In November 2011 Krugman inveighed against Republican proposals to allow veterans to use their benefits to receive private care: "What lies behind the Republican obsession with privatization and voucherization? Ideology, of course. It's literally [sic] a fundamental article of faith in the G.O.P. that the private sector is always better than the government, and no amount of evidence can shake that credo."

That was the last time he mentioned the VA--which is to say that he hasn't addressed the scandal. His own credo is in stable condition.

Krugman is far from alone in having oversold the VA. Timothy Noah, then with Slate.com, proclaimed in 2005: "Socialized medicine has been tried in the United States, and it has proven superior to health care supplied by the private sector. . . . The socialized medicine to which I refer is the complex of hospitals managed by the Veterans Administration."

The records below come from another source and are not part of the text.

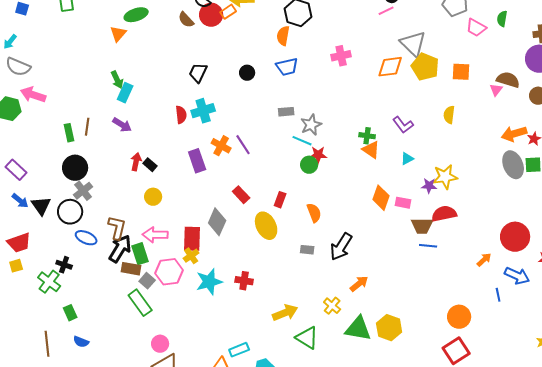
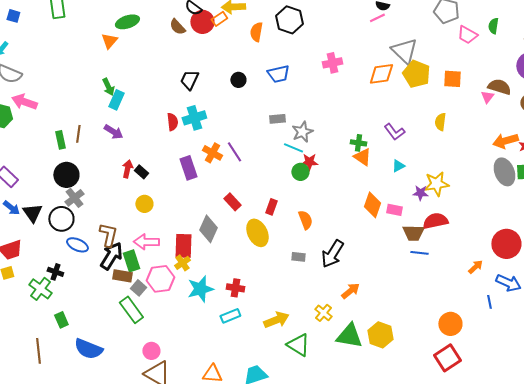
orange semicircle: (283, 36) -> (256, 32), moved
blue semicircle: (81, 342) -> (88, 349), moved, size x1.8
cyan rectangle: (239, 350) -> (230, 316), moved

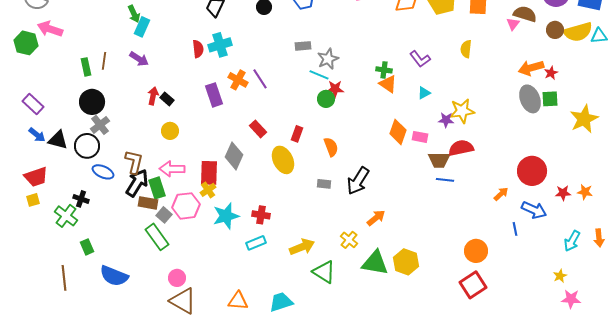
black triangle: (32, 213) -> (58, 140), turned -40

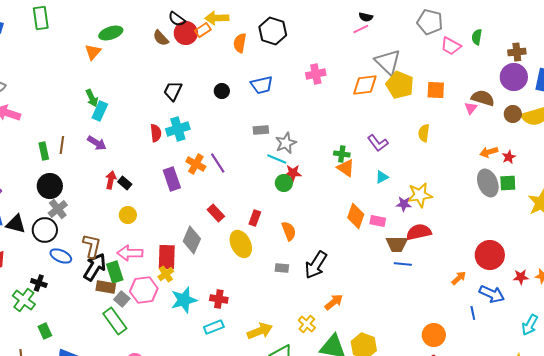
orange arrow: (531, 68) -> (489, 152), size x0.7

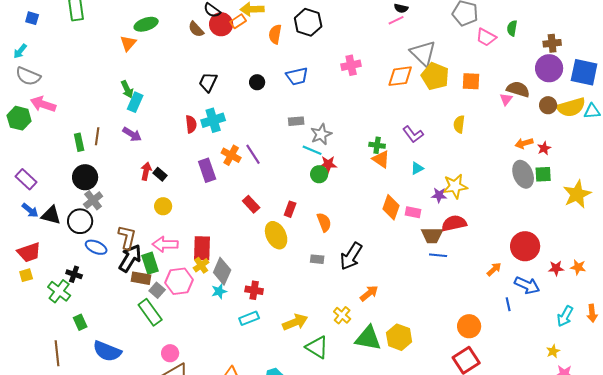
gray diamond: (192, 240) -> (222, 271), moved
cyan star: (184, 300) -> (219, 291), size x0.6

His post, "The Triumph of Socialized Medicine," was based on a Washington Monthly article by Phillip Longman, which carried the slightly more modest headline "The Best Care Anywhere." And in 2009, Ezra Klein revealed that "one of my favorite ideas" is "expanding the Veterans Health Administration to non-veterans."

Let's not count on the "objective" media  to revisit these boasts as a tragic scenario of "liberals lied, people died." They won't revisit these articles for any reason.